- Problem to work on -
Output the line containing "Μέσω της αναθεώρησης" and all subsequent lines of the listing below, copied exactly, with no other lines.

- Records for processing -
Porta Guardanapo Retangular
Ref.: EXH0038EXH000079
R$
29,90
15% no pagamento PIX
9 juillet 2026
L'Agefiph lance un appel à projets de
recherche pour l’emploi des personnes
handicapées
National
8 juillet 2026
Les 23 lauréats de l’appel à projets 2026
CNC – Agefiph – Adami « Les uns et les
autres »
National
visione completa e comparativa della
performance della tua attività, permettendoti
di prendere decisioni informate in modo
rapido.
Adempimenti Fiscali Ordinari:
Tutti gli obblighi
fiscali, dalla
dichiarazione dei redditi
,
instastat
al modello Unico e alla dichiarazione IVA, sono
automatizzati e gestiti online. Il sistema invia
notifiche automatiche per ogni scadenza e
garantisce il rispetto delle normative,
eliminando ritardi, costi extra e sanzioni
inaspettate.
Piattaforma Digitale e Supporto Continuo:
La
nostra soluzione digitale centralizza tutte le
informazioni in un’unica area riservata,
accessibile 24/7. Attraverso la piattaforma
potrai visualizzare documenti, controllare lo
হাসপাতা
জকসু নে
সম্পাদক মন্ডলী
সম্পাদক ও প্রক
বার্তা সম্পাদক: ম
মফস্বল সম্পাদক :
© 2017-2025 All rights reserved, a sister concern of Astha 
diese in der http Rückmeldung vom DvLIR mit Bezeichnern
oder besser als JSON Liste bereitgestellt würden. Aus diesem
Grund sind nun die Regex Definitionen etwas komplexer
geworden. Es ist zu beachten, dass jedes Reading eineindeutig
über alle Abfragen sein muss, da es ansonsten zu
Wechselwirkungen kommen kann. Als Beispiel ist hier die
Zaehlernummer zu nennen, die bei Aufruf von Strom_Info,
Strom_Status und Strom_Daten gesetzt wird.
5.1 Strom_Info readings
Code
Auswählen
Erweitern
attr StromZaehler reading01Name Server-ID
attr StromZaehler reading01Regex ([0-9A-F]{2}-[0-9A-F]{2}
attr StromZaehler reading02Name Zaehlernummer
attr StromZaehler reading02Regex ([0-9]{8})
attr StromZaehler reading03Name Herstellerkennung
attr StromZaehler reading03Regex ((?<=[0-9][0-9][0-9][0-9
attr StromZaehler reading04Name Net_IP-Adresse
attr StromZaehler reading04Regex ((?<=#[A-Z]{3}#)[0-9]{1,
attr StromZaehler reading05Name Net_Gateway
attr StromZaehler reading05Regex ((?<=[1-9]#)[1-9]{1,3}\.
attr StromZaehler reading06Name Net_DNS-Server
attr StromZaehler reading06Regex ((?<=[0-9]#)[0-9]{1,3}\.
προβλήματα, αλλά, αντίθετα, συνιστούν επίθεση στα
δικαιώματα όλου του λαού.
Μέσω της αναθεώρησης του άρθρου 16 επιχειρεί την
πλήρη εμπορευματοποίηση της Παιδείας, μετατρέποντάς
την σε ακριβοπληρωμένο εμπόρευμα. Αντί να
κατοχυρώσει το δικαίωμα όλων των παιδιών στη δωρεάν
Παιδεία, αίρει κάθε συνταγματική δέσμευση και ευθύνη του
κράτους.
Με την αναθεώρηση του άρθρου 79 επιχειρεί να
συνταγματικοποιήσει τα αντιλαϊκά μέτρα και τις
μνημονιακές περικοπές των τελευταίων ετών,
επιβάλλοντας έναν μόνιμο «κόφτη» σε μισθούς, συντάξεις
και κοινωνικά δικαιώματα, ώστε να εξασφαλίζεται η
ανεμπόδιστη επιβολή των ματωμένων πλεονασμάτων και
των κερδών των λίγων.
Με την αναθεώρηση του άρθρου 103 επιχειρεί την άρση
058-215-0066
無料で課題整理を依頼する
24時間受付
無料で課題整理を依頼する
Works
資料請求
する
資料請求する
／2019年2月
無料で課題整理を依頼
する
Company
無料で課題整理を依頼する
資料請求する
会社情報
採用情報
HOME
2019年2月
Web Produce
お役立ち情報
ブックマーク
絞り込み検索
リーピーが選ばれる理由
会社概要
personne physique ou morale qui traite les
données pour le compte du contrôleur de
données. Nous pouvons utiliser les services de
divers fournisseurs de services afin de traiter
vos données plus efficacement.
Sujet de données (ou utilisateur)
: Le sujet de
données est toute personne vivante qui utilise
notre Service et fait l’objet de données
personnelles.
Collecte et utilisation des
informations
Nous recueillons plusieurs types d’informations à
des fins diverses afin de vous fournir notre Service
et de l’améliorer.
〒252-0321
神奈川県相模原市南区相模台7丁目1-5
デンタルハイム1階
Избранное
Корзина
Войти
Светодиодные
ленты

- Answer to this exercise -
Μέσω της αναθεώρησης του άρθρου 16 επιχειρεί την
πλήρη εμπορευματοποίηση της Παιδείας, μετατρέποντάς
την σε ακριβοπληρωμένο εμπόρευμα. Αντί να
κατοχυρώσει το δικαίωμα όλων των παιδιών στη δωρεάν
Παιδεία, αίρει κάθε συνταγματική δέσμευση και ευθύνη του
κράτους.
Με την αναθεώρηση του άρθρου 79 επιχειρεί να
συνταγματικοποιήσει τα αντιλαϊκά μέτρα και τις
μνημονιακές περικοπές των τελευταίων ετών,
επιβάλλοντας έναν μόνιμο «κόφτη» σε μισθούς, συντάξεις
και κοινωνικά δικαιώματα, ώστε να εξασφαλίζεται η
ανεμπόδιστη επιβολή των ματωμένων πλεονασμάτων και
των κερδών των λίγων.
Με την αναθεώρηση του άρθρου 103 επιχειρεί την άρση
058-215-0066
無料で課題整理を依頼する
24時間受付
無料で課題整理を依頼する
Works
資料請求
する
資料請求する
／2019年2月
無料で課題整理を依頼
する
Company
無料で課題整理を依頼する
資料請求する
会社情報
採用情報
HOME
2019年2月
Web Produce
お役立ち情報
ブックマーク
絞り込み検索
リーピーが選ばれる理由
会社概要
personne physique ou morale qui traite les
données pour le compte du contrôleur de
données. Nous pouvons utiliser les services de
divers fournisseurs de services afin de traiter
vos données plus efficacement.
Sujet de données (ou utilisateur)
: Le sujet de
données est toute personne vivante qui utilise
notre Service et fait l’objet de données
personnelles.
Collecte et utilisation des
informations
Nous recueillons plusieurs types d’informations à
des fins diverses afin de vous fournir notre Service
et de l’améliorer.
〒252-0321
神奈川県相模原市南区相模台7丁目1-5
デンタルハイム1階
Избранное
Корзина
Войти
Светодиодные
ленты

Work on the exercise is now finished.